Solve the same problem with the same time-steps using an implicit backward Euler. What happens as the time-step is equal to or greater than the spatial step size? Explain why.

The Backward Euler method offers unconditionally stable temporal characteristics, allowing for larger time steps without the risk of instability. This stability, however, comes at the cost of accuracy, as the method is only first-order accurate in time, leading to potential errors in scenarios with rapid temporal variations.
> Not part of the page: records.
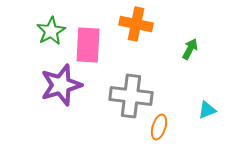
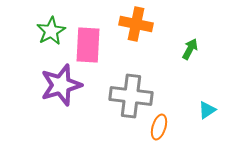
cyan triangle: rotated 12 degrees counterclockwise
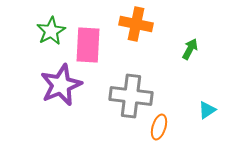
purple star: rotated 6 degrees counterclockwise
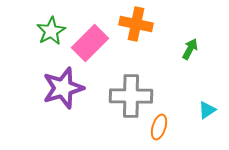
pink rectangle: moved 2 px right, 2 px up; rotated 42 degrees clockwise
purple star: moved 2 px right, 3 px down; rotated 6 degrees clockwise
gray cross: rotated 6 degrees counterclockwise
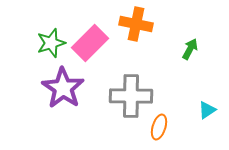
green star: moved 12 px down; rotated 12 degrees clockwise
purple star: rotated 21 degrees counterclockwise
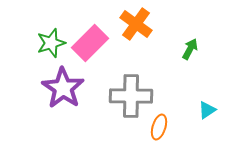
orange cross: rotated 24 degrees clockwise
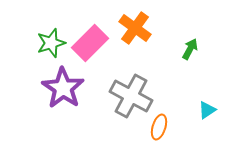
orange cross: moved 1 px left, 4 px down
gray cross: rotated 27 degrees clockwise
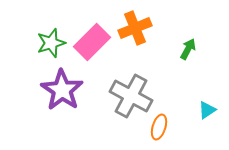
orange cross: rotated 32 degrees clockwise
pink rectangle: moved 2 px right, 1 px up
green arrow: moved 2 px left
purple star: moved 1 px left, 2 px down
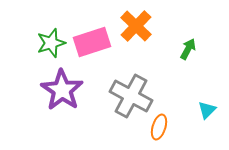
orange cross: moved 1 px right, 2 px up; rotated 24 degrees counterclockwise
pink rectangle: rotated 27 degrees clockwise
cyan triangle: rotated 12 degrees counterclockwise
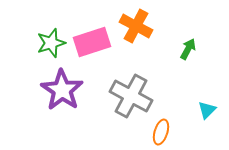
orange cross: rotated 16 degrees counterclockwise
orange ellipse: moved 2 px right, 5 px down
Here are the final results, plotted at the final time, using the Backward Euler method with 551 time steps and 11 nodes.

Image:

Your Image Description

We can also see how the number of nodes, N, affects the solution. Here is a gif that shows how the plot looks as N increases from 2 to 11.

gif:

Your Image Description

Image:

Lastly, here is a picture of a plot when the time-step is greater than the spatial step size

Your Image Description

When the time-step Δt is large, specifically when it's comparable to or larger than the spatial step size, the solution's accuracy can degrade. This happens because the backward Euler method, while stable, is only first-order accurate in time, and large time-steps can lead to significant temporal discretization errors. As Δt increases, we can observe that that the solution becomes less responsive to rapid changes in the solution, which is a characteristic of the method's low temporal accuracy.